■ What you have to do:
Which lines below contain the word "Traveller"? Copy each of them.

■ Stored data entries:
◇ ◇ ◇

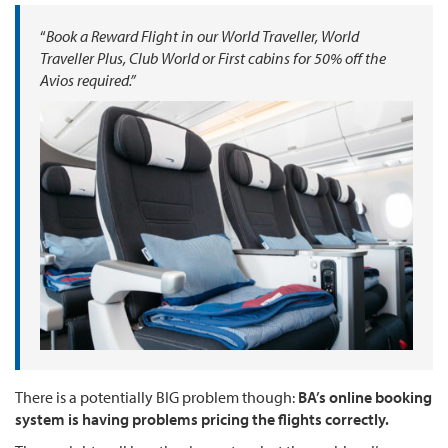
“
Book a Reward Flight in our World Traveller, World
Traveller Plus, Club World or First cabins for 50% off the
Avios required.”
There is a potentially BIG problem though:
BA’s online booking
system is having problems pricing the flights correctly.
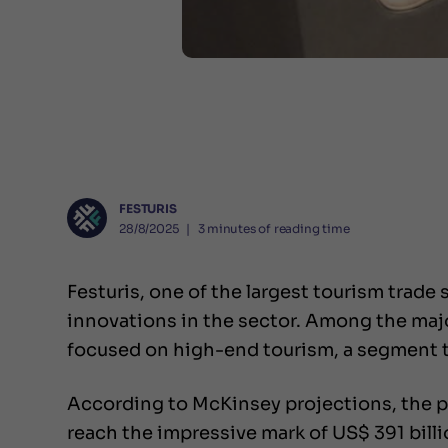
FESTURIS
28/8/2025
❘
3
minutes of reading time
Festuris, one of the largest tourism trade 
innovations in the sector. Among the majo
focused on high-end tourism, a segment t
According to McKinsey projections, the p
reach the impressive mark of US$ 391 billi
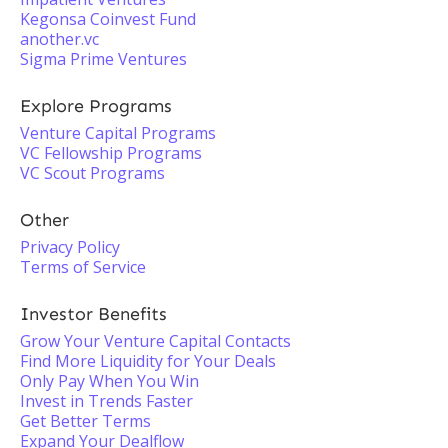
Kegonsa Coinvest Fund
another.vc
Sigma Prime Ventures
Explore Programs
Venture Capital Programs
VC Fellowship Programs
VC Scout Programs
Other
Privacy Policy
Terms of Service
Investor Benefits
Grow Your Venture Capital Contacts
Find More Liquidity for Your Deals
Only Pay When You Win
Invest in Trends Faster
Get Better Terms
Expand Your Dealflow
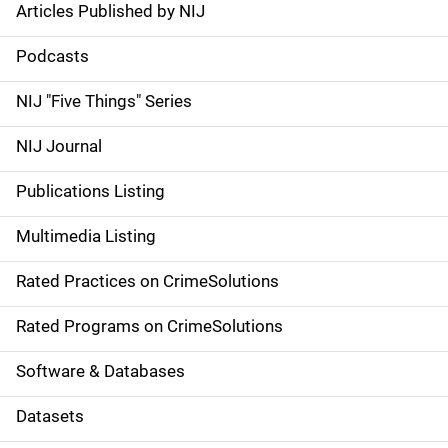
Articles Published by NIJ
S
i
Podcasts
d
NIJ "Five Things" Series
e
NIJ Journal
n
Publications Listing
a
Multimedia Listing
v
Rated Practices on CrimeSolutions
i
g
Rated Programs on CrimeSolutions
a
Software & Databases
t
Datasets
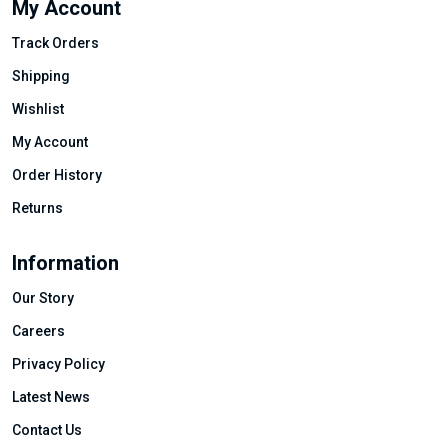
My Account
Track Orders
Shipping
Wishlist
My Account
Order History
Returns
Information
Our Story
Careers
Privacy Policy
Latest News
Contact Us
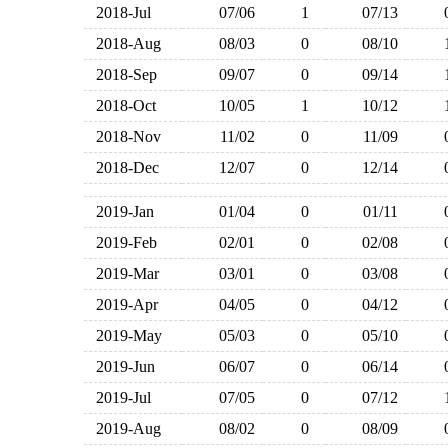
2018-Jul
07/06
1
07/13
2018-Aug
08/03
0
08/10
2018-Sep
09/07
0
09/14
2018-Oct
10/05
1
10/12
2018-Nov
11/02
0
11/09
2018-Dec
12/07
0
12/14
2019-Jan
01/04
0
01/11
2019-Feb
02/01
0
02/08
2019-Mar
03/01
0
03/08
2019-Apr
04/05
0
04/12
2019-May
05/03
0
05/10
2019-Jun
06/07
0
06/14
2019-Jul
07/05
0
07/12
2019-Aug
08/02
0
08/09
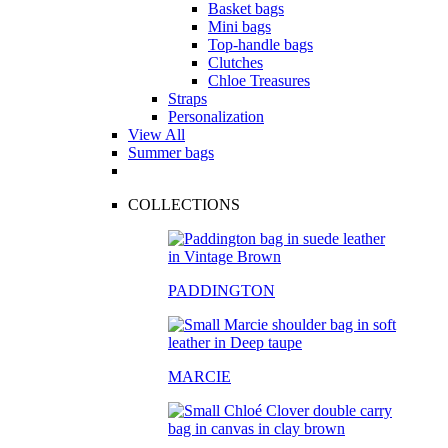
Basket bags
Mini bags
Top-handle bags
Clutches
Chloe Treasures
Straps
Personalization
View All
Summer bags
COLLECTIONS
PADDINGTON
MARCIE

◇ ◇ ◇

■ Your solution:
Book a Reward Flight in our World Traveller, World
Traveller Plus, Club World or First cabins for 50% off the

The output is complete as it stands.